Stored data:
Content starts

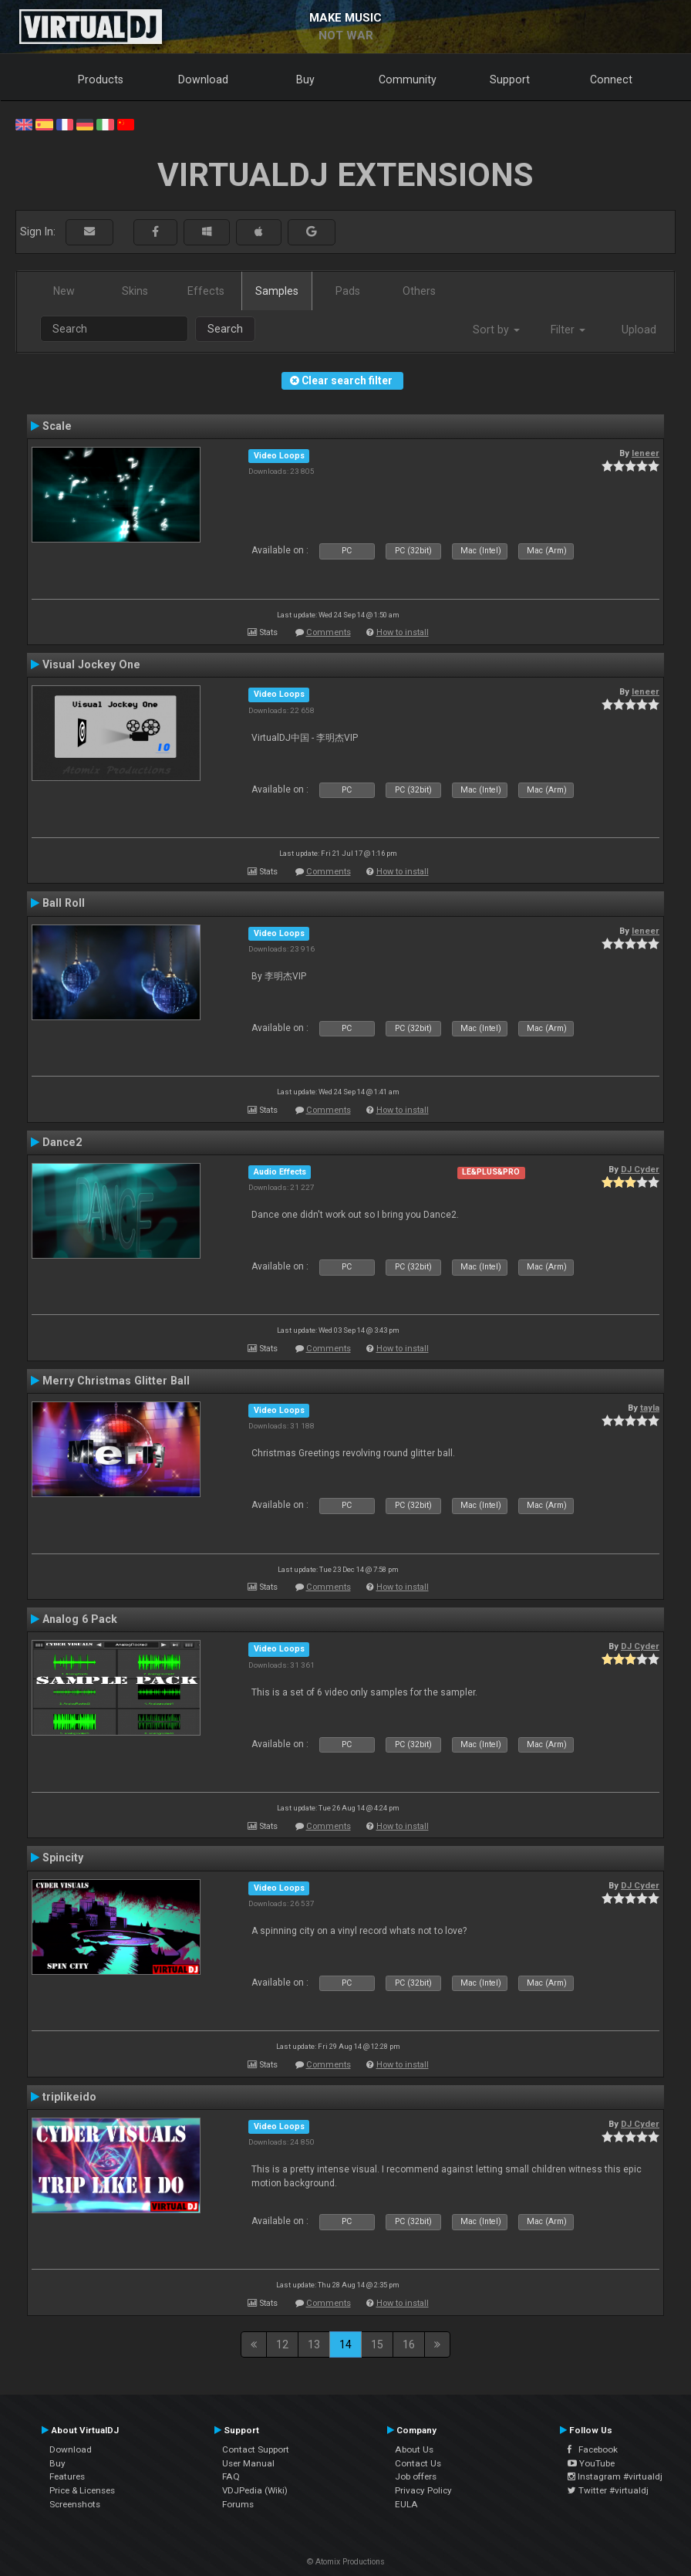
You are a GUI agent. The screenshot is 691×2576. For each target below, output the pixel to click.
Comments (328, 632)
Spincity (62, 1857)
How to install (402, 632)
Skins (135, 291)
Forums (238, 2504)
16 (409, 2344)
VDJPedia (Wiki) (255, 2490)
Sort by (496, 329)
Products (100, 79)
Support (510, 79)
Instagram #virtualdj (615, 2476)
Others (419, 291)
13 (314, 2344)
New (64, 291)
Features (67, 2476)
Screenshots (74, 2504)
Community (408, 79)
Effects (205, 291)
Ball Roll (63, 903)
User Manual (248, 2463)
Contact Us (418, 2463)
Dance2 (62, 1142)
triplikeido (69, 2097)
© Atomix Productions (346, 2562)
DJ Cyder (640, 1169)
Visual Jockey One (91, 664)
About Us (414, 2449)
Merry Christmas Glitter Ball (116, 1380)
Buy (305, 79)
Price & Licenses (82, 2490)
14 (345, 2344)
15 (377, 2344)
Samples (276, 291)
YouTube (591, 2463)
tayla (649, 1407)
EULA (406, 2504)
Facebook (593, 2449)
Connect (611, 79)
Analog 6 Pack (79, 1619)
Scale (57, 426)
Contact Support (255, 2449)
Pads (347, 291)
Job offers (416, 2476)
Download (203, 79)
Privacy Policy (423, 2490)
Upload (639, 329)
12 (282, 2344)
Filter (568, 329)
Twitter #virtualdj (608, 2490)
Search (225, 329)
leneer (645, 453)
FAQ (231, 2476)
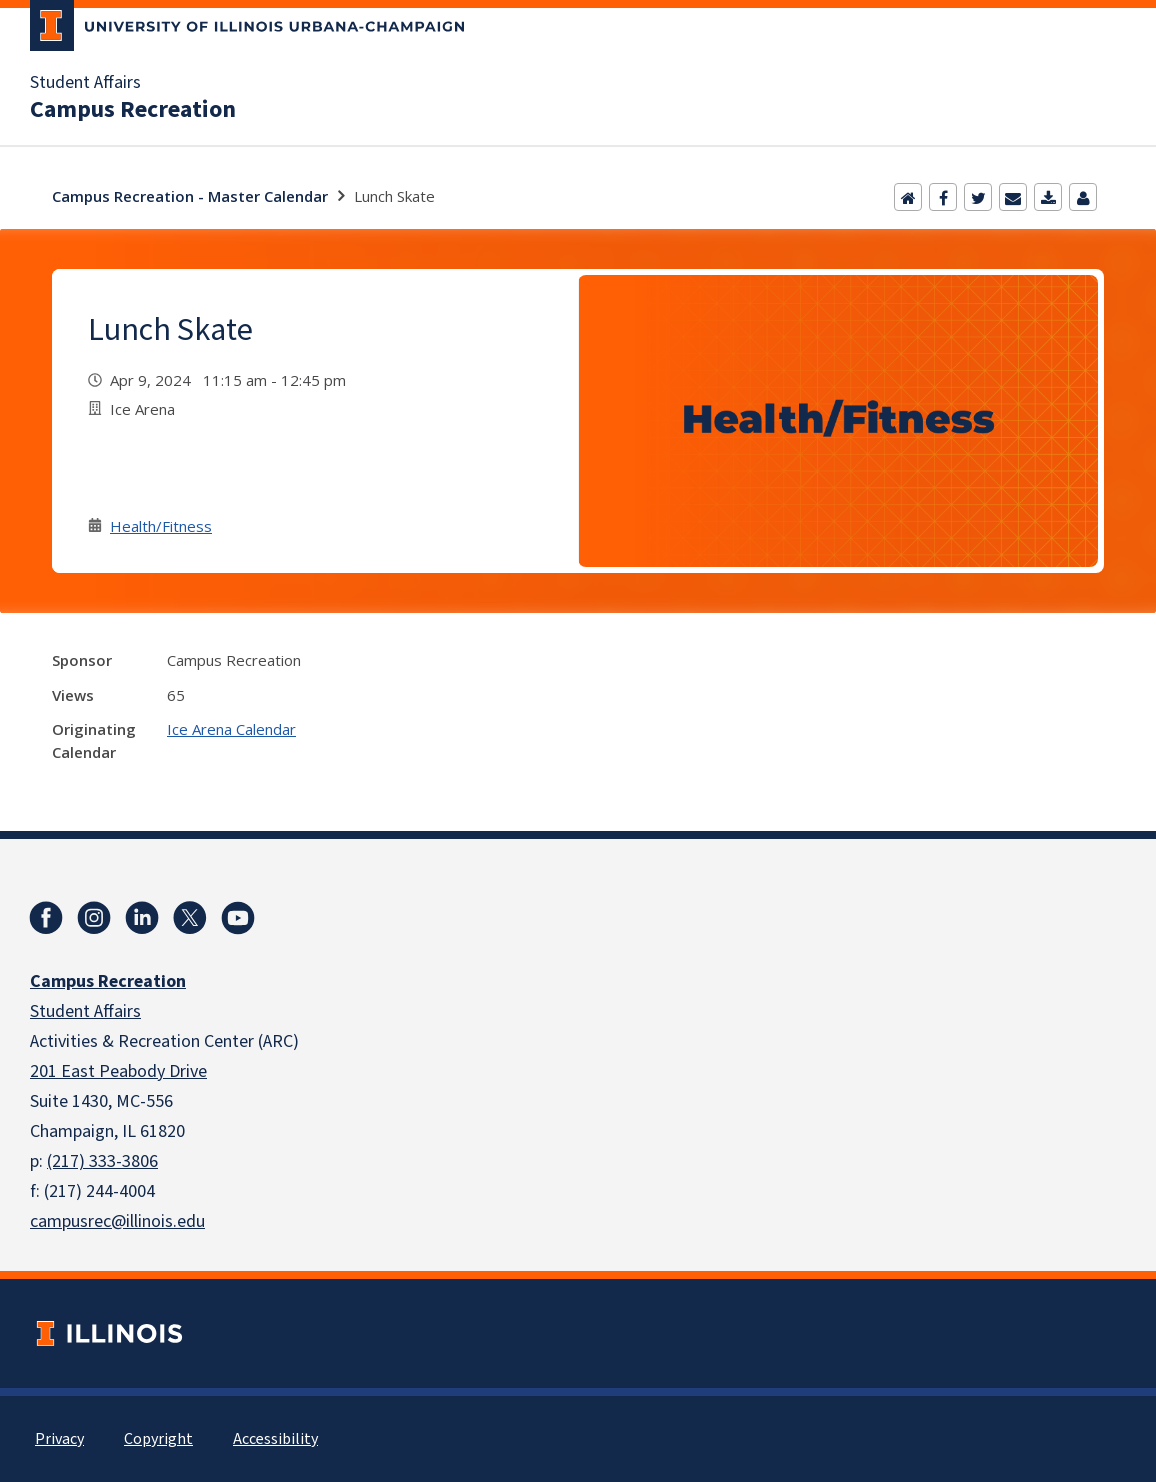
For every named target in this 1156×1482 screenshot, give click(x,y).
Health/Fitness (161, 526)
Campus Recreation (133, 110)
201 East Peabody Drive (118, 1071)
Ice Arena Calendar (231, 729)
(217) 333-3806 (102, 1161)
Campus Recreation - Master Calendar (190, 196)
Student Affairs (85, 83)
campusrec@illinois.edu (117, 1221)
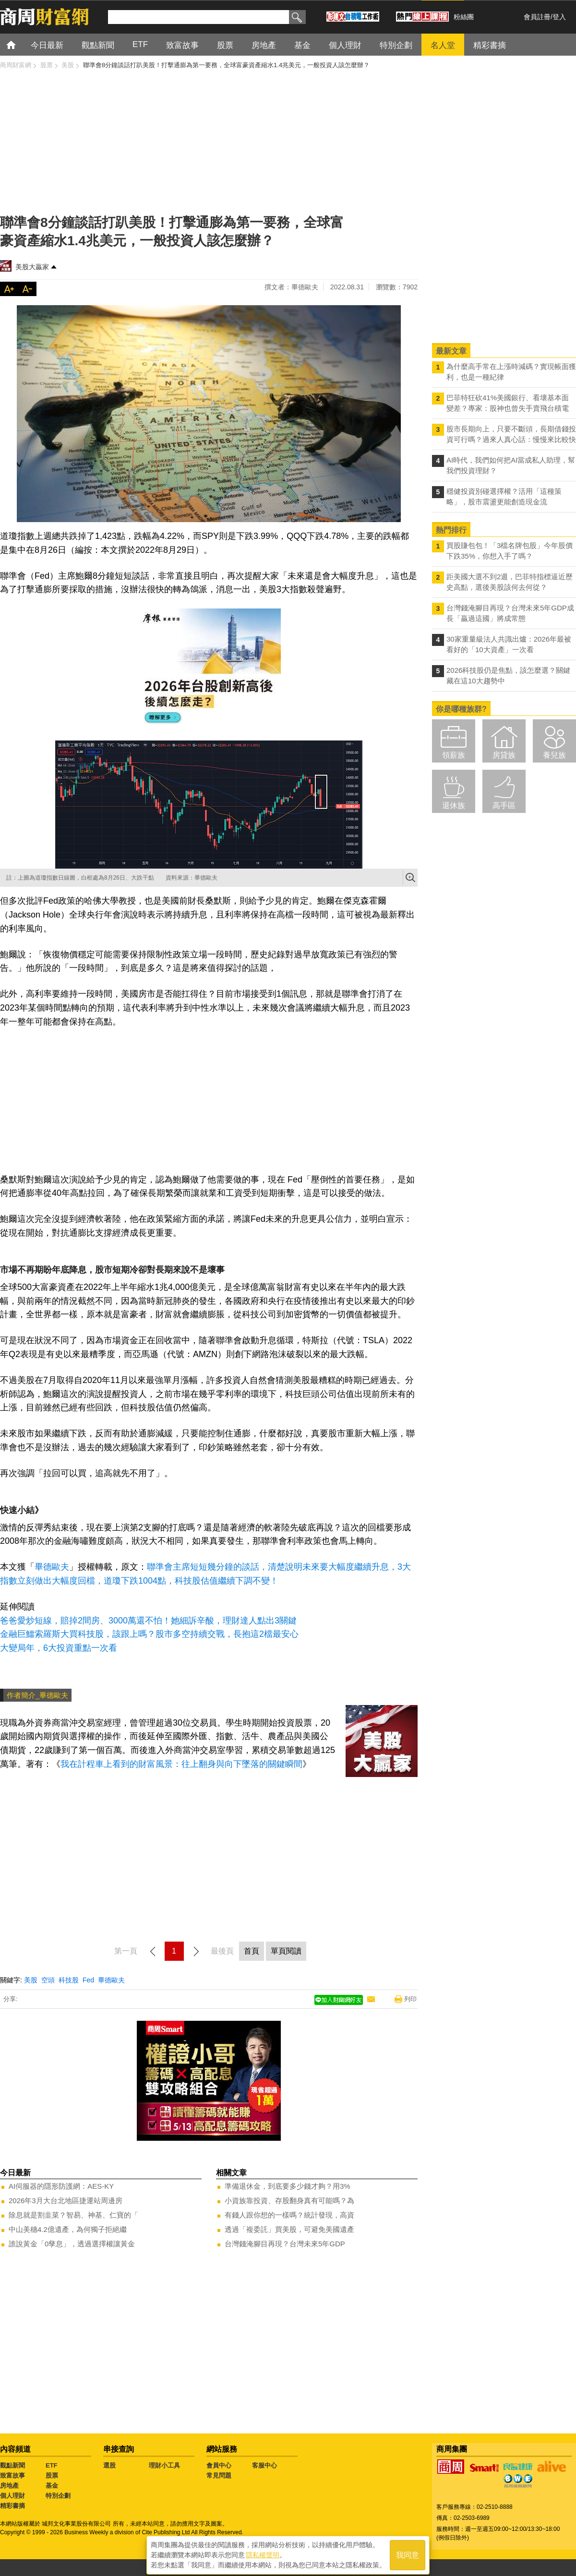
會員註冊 (537, 17)
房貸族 (504, 755)
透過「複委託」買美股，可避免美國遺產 (289, 2229)
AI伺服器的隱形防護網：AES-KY (61, 2186)
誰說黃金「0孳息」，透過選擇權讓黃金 (72, 2244)
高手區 (504, 805)
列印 (410, 1999)
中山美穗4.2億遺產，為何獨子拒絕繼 (68, 2229)
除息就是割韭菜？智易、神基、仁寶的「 (73, 2215)
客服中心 (264, 2465)
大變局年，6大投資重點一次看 (58, 1648)
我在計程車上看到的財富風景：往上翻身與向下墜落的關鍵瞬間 (181, 1764)
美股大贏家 (32, 267)
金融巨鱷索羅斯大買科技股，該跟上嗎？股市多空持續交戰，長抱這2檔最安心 (149, 1634)
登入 (559, 17)
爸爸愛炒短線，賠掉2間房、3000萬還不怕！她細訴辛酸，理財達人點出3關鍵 (148, 1620)
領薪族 (453, 755)
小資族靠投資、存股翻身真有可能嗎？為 (289, 2200)
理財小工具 (164, 2465)
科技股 (69, 1980)
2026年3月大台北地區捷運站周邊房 (65, 2200)
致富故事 (12, 2475)
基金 (52, 2485)
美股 (30, 1980)
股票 (52, 2475)
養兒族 (554, 755)
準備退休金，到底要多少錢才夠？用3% (287, 2186)
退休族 (453, 805)
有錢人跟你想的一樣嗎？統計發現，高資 (289, 2215)
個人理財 (12, 2495)
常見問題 (218, 2475)
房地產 (9, 2485)
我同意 (407, 2553)
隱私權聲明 (262, 2552)
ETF (52, 2465)
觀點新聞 (12, 2465)
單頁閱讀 (286, 1951)
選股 (109, 2465)
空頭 (48, 1980)
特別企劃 (58, 2495)
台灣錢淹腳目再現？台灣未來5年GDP (285, 2244)
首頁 (20, 44)
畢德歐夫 (52, 1567)
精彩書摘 (12, 2505)
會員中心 (218, 2465)
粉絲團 (464, 17)
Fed (88, 1980)
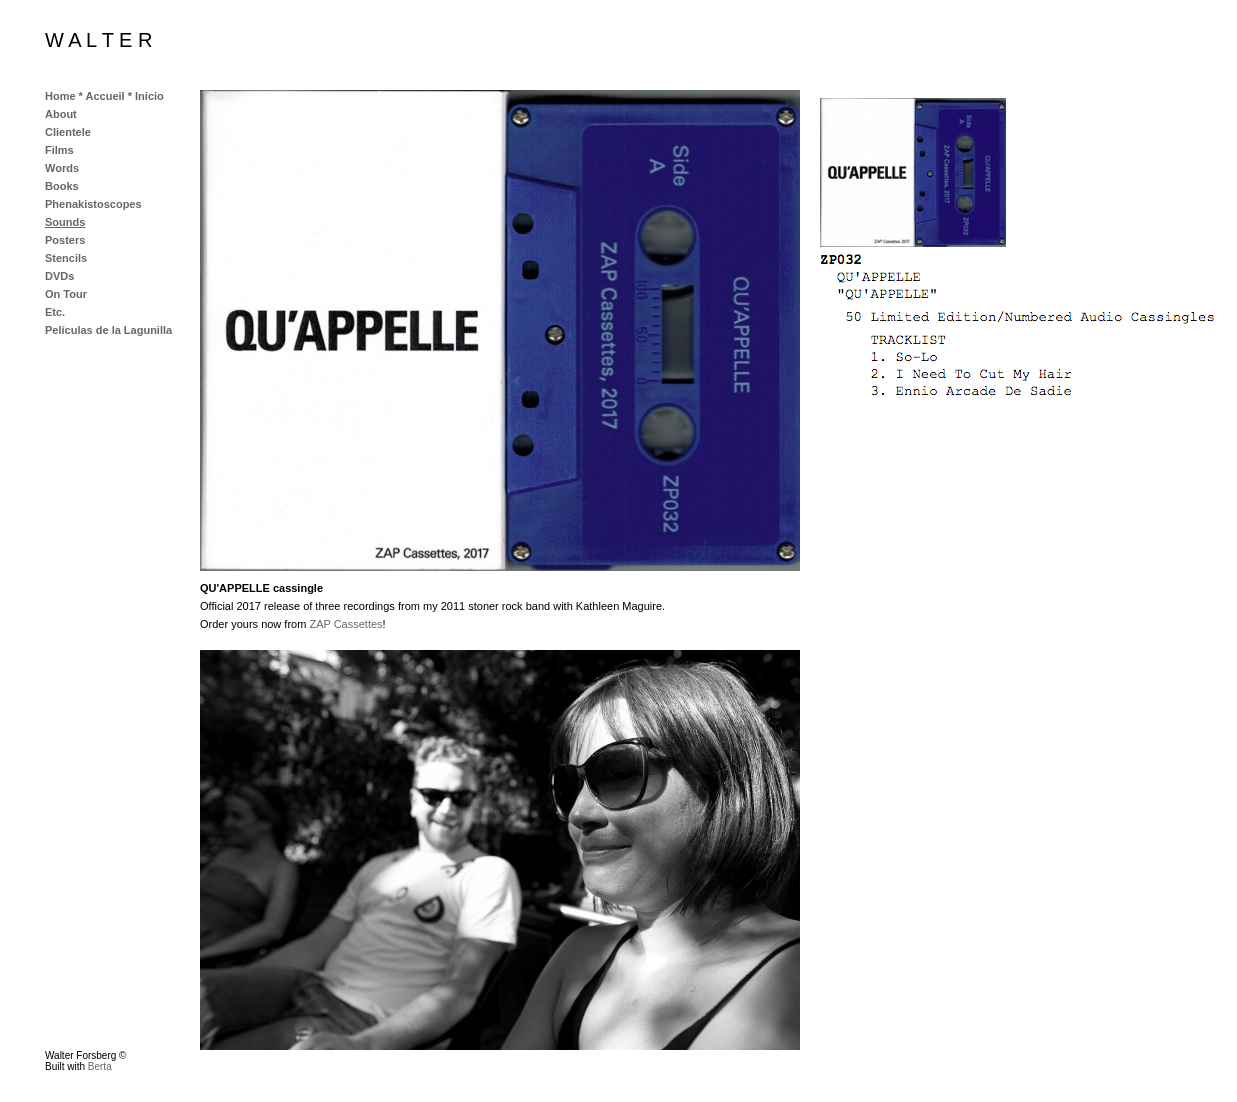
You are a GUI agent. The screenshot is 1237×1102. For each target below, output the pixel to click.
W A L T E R (98, 40)
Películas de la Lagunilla (108, 330)
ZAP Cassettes (345, 624)
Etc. (55, 312)
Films (59, 150)
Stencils (66, 258)
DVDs (59, 276)
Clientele (68, 132)
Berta (100, 1066)
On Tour (66, 294)
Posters (65, 240)
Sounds (65, 222)
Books (62, 186)
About (61, 114)
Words (62, 168)
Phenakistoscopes (93, 204)
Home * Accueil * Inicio (104, 96)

Content ends

--- BRIEF ---
Repeat only the lines between the top of the entries above and the line containing "Others (419, 291)", both ends included, without the pictures.

--- TASK OUTPUT ---
You are a GUI agent. The screenshot is 691×2576. For each target below, output the pixel to click.
Comments (328, 632)
Spincity (62, 1857)
How to install (402, 632)
Skins (135, 291)
Forums (238, 2504)
16 (409, 2344)
VDJPedia (Wiki) (255, 2490)
Sort by (496, 329)
Products (100, 79)
Support (510, 79)
Instagram #virtualdj (615, 2476)
Others (419, 291)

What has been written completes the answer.